Network anomaly detection based on observations
Author
Klára Nosková
Year
2025
Type
Bachelor thesis
Supervisor
Ing. Josef Koumar
Reviewers
Ing. Jaroslav Pešek
Department
Summary
This bachelor thesis focuses on anomaly detection in network traffic, which is crucial for detecting new security threats in modern computer networks. The objective of this thesis is is to design, implement, and experimentally evaluate an anomaly detection method based on the behavior of individual IP addresses, using real-world data from the CESNET3 network. The solution utilizes the Isolation Forest algorithm in combination with a novel approach of preprocessing data based on the aggregation of top-x unique records.

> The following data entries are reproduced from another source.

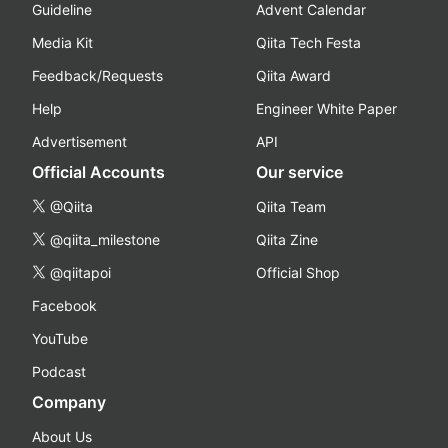
Guideline
Advent Calendar
Media Kit
Qiita Tech Festa
Feedback/Requests
Qiita Award
Help
Engineer White Paper
Advertisement
API
Official Accounts
Our service
@Qiita
Qiita Team
@qiita_milestone
Qiita Zine
@qiitapoi
Official Shop
Facebook
YouTube
Podcast
Company
About Us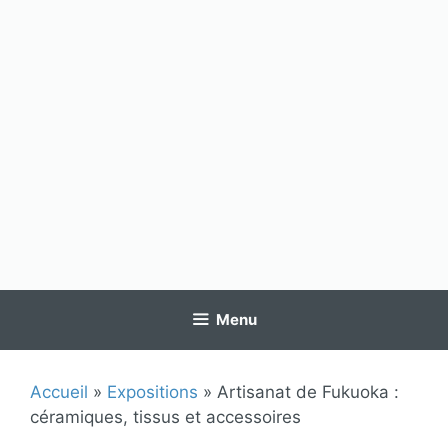
Menu
Accueil
»
Expositions
»
Artisanat de Fukuoka :
céramiques, tissus et accessoires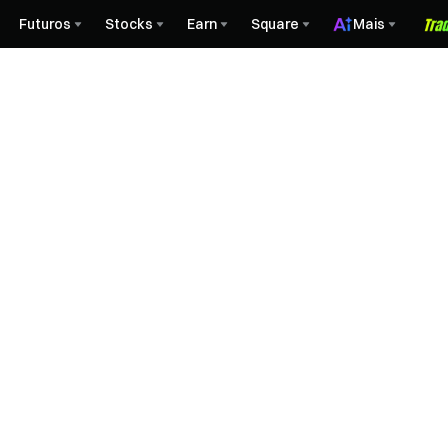
Futuros
Stocks
Earn
Square
Mais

The results show that the proposed approach reliably identifies various types of anomalies, including network scans, and achieves 100% precision on the test dataset. Although this high precision is achieved at the expense of a lower recall value, the low occurrence of false positives allows analysts to focus on the most significant incidents. The proposed method is applicable for enhancing cybersecurity in real-world scenarios.
Master theses
Evaluation of existing neural network-based anomaly detection methods on high-speed network traffic
Author
Timotej Smoleň
Year
2025
Type
Master thesis
Supervisor
Ing. Josef Koumar
Reviewers
Ing. Jaroslav Pešek
Department
Summary
Anomaly detection in network traffic is essential for network management and cybersecurity. In this thesis we evaluate existing neural network-based anomaly detection methods on high-speed network traffic dataset in a fully unsupervised environment. We focus on evaluation in terms of handling the unique challenges presented by high-speed network traffic, including the large volume, speed, and diversity of data as well as deployability of models.